WA Making Time: Artist Self-care Retreat participants – Jodie Davidson and Julian Canny
Production Credits:
Produced in association with Audiocraft with Executive Producer, Jess O’Callaghan, Producer, Selena Shannon and Creative Recovery Network Project Manager, Jill Robson. Sound Engineer is Tiffany Dimmack.
Related links
Episode 4 Transcript
Artist’s Well-Being: Sustaining artists working with trauma impacted communities
We would like to acknowledge the traditional owners on whose land this podcast was produced and pay our respects to their elders past and present. We would also like to acknowledge the commitment and sacrifice of First Nations people in the preservation of country and culture. This was and always will be Aboriginal land.
SFX: Forest sounds, birds
FIONA: In winter you might come and it might be blustery and cold and rainy. And in Summer it can be really hot, and the birds change, and the air is different depending on the moisture levels, it’s never the same. Whereas a gallery is constant, humans like to control things. This is a wild place.
SCOTIA: Fiona Sinclair has managed the Understory Art and Nature Trail ever since it launched in 2006.
SFX: Forest walking in background…
FIONA: There is a considerable amount of maintenance work when you operate an art trail in the forest…
SCOTIA: Combining art and nature is central to her practice as an artist.
FIONA: So the walk that we’re on is a 1.2km walk trail, very easy going walk trail through pristine native forest. Along the walk trail, we have sculptures, over 50 artworks. And they all are site specific. They’re all in relation to this particular little patch of paradise…
SFX: Forest walking, Fiona and Scotia pointing out artworks
FIONA: Oh that’s one of my husband’s, it’s incredibly nepotistic!
SCOTIA: I’m Scotia Monkivitch from the Creative Recovery Network and this episode of Creative Responders takes us to the bottom of Western Australia.
So far in this series we’ve heard about how art and creativity can strengthen disaster preparedness and recovery – how it engaged children in the recovery process following Black Saturday, galvanised a community in the wake of Cyclone Yasi, and helped farmers combat isolation during drought.
But this time, we’re turning the microphone around on the artists.
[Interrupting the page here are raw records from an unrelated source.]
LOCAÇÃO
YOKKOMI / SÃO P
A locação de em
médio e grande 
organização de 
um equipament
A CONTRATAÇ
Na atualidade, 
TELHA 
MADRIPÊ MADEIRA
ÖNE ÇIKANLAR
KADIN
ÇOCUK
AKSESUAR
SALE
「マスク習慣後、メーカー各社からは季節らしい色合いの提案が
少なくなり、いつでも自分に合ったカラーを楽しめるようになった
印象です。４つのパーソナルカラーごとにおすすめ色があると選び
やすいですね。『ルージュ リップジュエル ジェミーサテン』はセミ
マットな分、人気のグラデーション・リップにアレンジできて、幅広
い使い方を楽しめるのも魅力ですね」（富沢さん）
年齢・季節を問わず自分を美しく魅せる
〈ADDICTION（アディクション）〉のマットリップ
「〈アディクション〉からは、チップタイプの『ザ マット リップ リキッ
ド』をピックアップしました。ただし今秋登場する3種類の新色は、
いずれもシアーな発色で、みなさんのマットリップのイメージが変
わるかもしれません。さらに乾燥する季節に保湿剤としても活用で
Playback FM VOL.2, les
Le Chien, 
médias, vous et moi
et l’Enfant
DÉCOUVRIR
To work effectively with trauma affected communities, artists need to be cared for just like any other part of the system.
In this episode we’ll hear about what artists can do for themselves, but also what structural changes we need to see in the sector to make their practise safer.
FIONA: My name is Fiona Sinclair, I live in a really small community in the south west of WA called Northcliffe, in the beautiful Jarrah Karri Marri forest. I’m an artist, I’m an artist worker, I’m an arts lover, and also a lover of being in a small community in regional Australia.
SCOTIA: Northcliffe is about four hours South of Perth, near the south-facing coast of Western Australia, the land of the Noongar peoples. This part of the state is covered by the tallest trees in the country.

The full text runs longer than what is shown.